LAWS(APH)-2000-3-34

SARVARAYA TEXTILES LTD Vs. COMMISSIONER OF COMMERCIAL TAXES

Decided On March 13, 2000
SARVARAYA TEXTILES LTD., KAKINADA Appellant
V/S
COMMISSIONER OF COMMERCIAL TAXES, GOVT.OF ANDHRA PRADESH. Respondents

JUDGEMENT

(1.) The petitioner which is said to be a sick industrial company questions the action of the respondents in seeking to recover the profession tax dues for the years 1997-98 to 1998-2000 (upto August, 2000) to the tune of Rs.3,03,852 - by the impugned notice dated 23-10-1999 issued by the second respondent. It is the contention of the petitioner that in view of the bar under Section 22 of the Sick Industrial Companies (Special Provisions) Act, no proceedings for execution, distress or the like against any of the properties of the company, save with the consent of the Board, can be taken while an enquiry is pending under Section 16 or a Scheme under Section 17 is under preparation or consideration.

(2.) The learned Counsel for the petitioner submits that a scheme under Section 17 is under consideration. An operating agency, viz., I.D.B.I. Mumbai, has been appointed and rehabilitation proposals have been submitted by the petitioner-company to the operating agency and in that proposal the profession tax dues are also shown. Hence it is contended that the decision of the Supreme Court in Real Value Appliances vs. Canara Bank fully applies to the case of the petitioner. Adverting to the decision in D.C.T.O. vs. Corromandal Pharmaceuticals relied upon by the learned Government Pleader, it is urged by the learned Counsel for the petitioner that even going by the ratio of that decision the petitioner comes within the protection of Section 22 of the Act. It is submitted that the. profession tax dues are anterior to the date of sanction of the scheme and while framing the scheme the B.I.F.R. will certainly take into account the profession tax dues which have already been disclosed in the statements accompanying the rehabilitation proposals. It is also submitted that the decision in D.C.T.O. vs. Corromandal Pharmaceuticals (supra) was distinguished in Tata Davy vs. State of Orissa and the distinction pointed out therein is quite relevant to the facts of the present case.

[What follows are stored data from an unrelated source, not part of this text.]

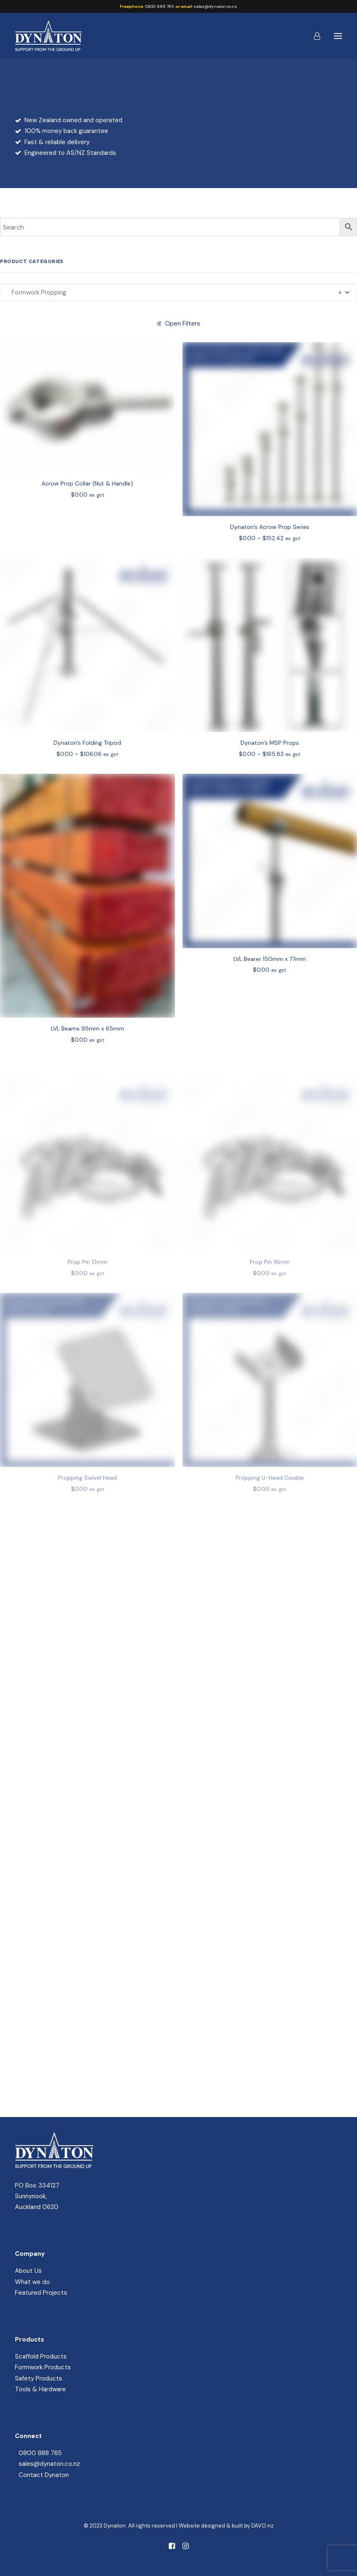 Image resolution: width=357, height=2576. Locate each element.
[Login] (313, 36)
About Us (28, 2271)
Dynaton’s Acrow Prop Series (269, 554)
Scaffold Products (41, 2356)
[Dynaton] (48, 35)
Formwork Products (43, 2367)
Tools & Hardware (40, 2389)
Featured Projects (41, 2293)
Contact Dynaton (44, 2475)
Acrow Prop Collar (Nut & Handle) (87, 501)
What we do (32, 2282)
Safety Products (38, 2378)
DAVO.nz (262, 2525)
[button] (338, 36)
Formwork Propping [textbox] (174, 292)
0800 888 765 (159, 6)
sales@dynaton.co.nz (215, 6)
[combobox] (178, 292) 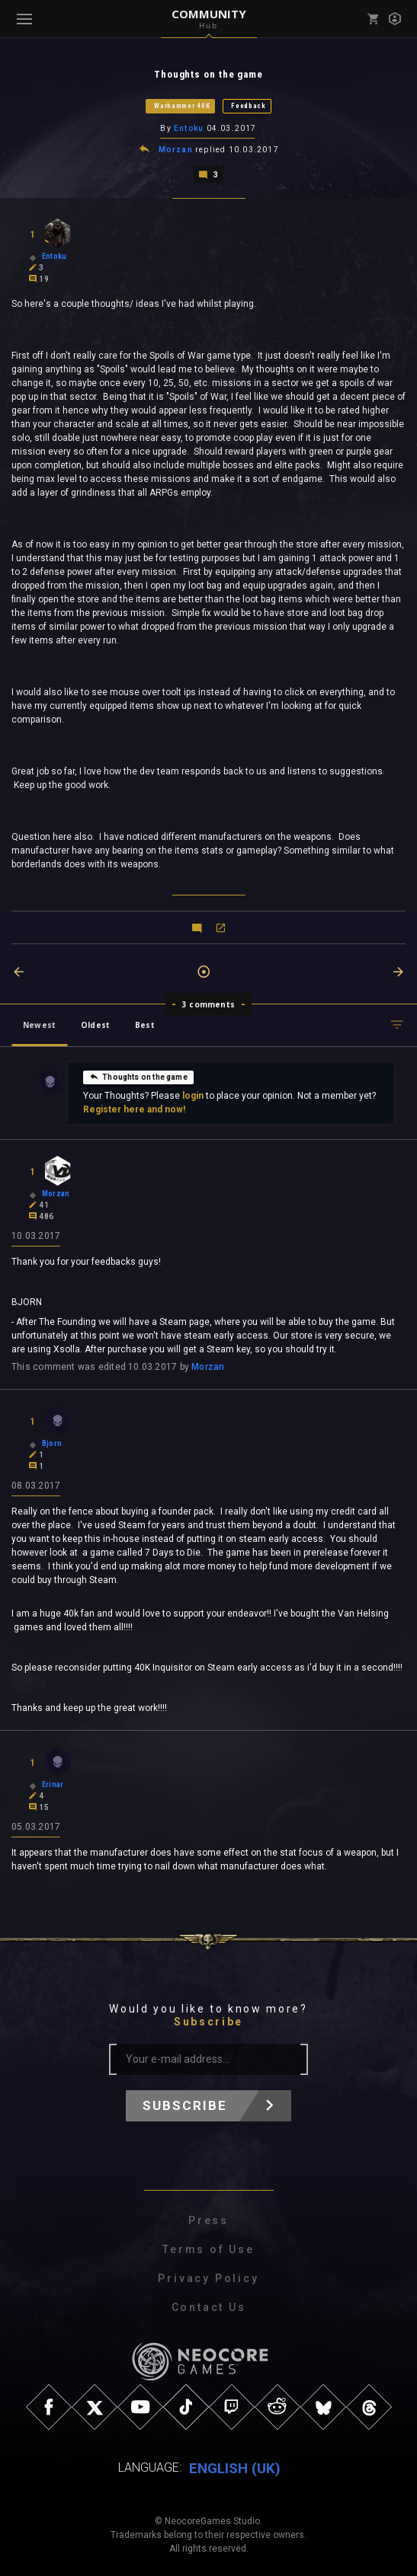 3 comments (208, 1003)
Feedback (248, 106)
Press (208, 2219)
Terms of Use (208, 2248)
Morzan (176, 149)
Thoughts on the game (138, 1075)
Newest (39, 1023)
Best (145, 1023)
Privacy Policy (208, 2277)
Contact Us (209, 2306)
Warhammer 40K (182, 106)
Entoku (189, 128)
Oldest (95, 1023)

(3.) In the impugned notice dt. 23-10-1999, reference has been made to the alleged observations in para 10 of the A.P. High Court's decision in Corromandal Pharmaceuticals vs. D.C.T.O. We find that the passage quoted by the second respondent in the impugned notice is not to be found in the judgment of this Court in 101 STC 97. In fact, the decision of this Court has been reversed by the Supreme Court in D.C.T.O. us. Corromandal Pharmaceuticals (supra). Hence reference to the overruled decision of this Court is wholly inappropriate. Moreover, even in the decision of the Supreme Court in 105 STC 327, we do not find the passage extracted by the second respondent in his 'urgent notice'. The principles laid down by the Supreme Court either in the case of D.C.T.O. vs. Corromandal Pharmaceuticals (supra) or Tata Davy vs. State of Orissa have not been adverted to and considered by the second respondent. The approach was casual and there was total non- application of mind to the question whether Section 22 places an embargo against recovery of disputed tax dues by proceeding against the properties of the company. We therefore set a side the impugned notice and direct the second respondent or any other competent authority to consider the objections to be filed by the petitioner within three weeks from today and to pass afresh reasoned order. Till then, no steps should be taken for recovery of the profession tax dues for the relevant period. It is made clear that there is no bar to recover the tax dues by resorting to any other mode of recovery provided for by law.